2. An ammonia distillation system according to claim 1, characterized in that the stripping tower (110) is provided with a stuffing box (1101) at the upper part, and the stuffing box (1101) is filled with stainless steel structured packing.

3. The ammonia distillation system according to claim 1, wherein a first ammonia-containing wastewater inlet (1102) is arranged at the middle upper part of the stripping tower (110) and used for inputting the first ammonia-containing wastewater.

4. An ammonia distillation system according to claim 3, characterized in that the stripping column (110) is provided with a branch feed inlet (1103) at the top, and 50-60% of the volume of the first ammonia-containing wastewater is fed from the branch feed inlet (1103) to the stripping column (110) through a branch feed line.

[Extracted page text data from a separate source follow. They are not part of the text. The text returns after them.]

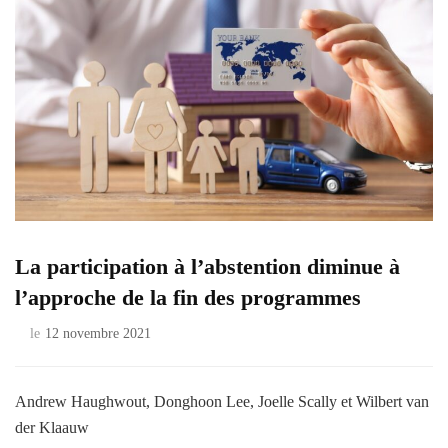
La participation à l’abstention diminue à
l’approche de la fin des programmes
le
12 novembre 2021
Andrew Haughwout, Donghoon Lee, Joelle Scally et Wilbert van
der Klaauw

5. The ammonia distillation system according to claim 1, wherein the stripping tower (110) is provided with a second ammonia-containing wastewater inlet (1104) at the upper part, and the preheater (120) is connected with the second ammonia-containing wastewater inlet (1104) through a second ammonia-containing wastewater pipeline;

the top of the stripping tower (110) is provided with a mixed gas outlet (1105), and a heat source inlet of the preheater (120) is connected with the mixed gas outlet (1105) through a gas phase conveying pipeline.

6. The ammonia distillation system of claim 5, wherein a bypass line is led out from a gas phase conveying line connected with the heat source inlet of the preheater (120) and the mixed gas outlet (1105) to convey 85-90% of the volume of the mixed gas output from the top of the stripping tower (110) to the condenser (130) to condense the mixed gas to obtain an ammonia water mixture.

7. The ammonia distillation system according to claim 1, wherein the gas phase outlet of the gas-liquid separator (140) is connected with a boiler flue for conveying separated ammonia gas to the boiler flue; and a liquid phase outlet of the gas-liquid separator (140) is respectively connected with the flue gas desulfurization system and the sulfur recovery system and used for conveying the ammonia water mixture obtained by separation to the flue gas desulfurization system and the sulfur recovery system.

8. The ammonia distillation system according to any one of claims 1-7, wherein a steam inlet (1106) is arranged at the middle lower part of the stripping tower (110) for inputting steam; the steam inlet pressure is 0.5-0.55MPa, the flow rate is 1.5-2t/h, and the temperature is 145-155 ℃.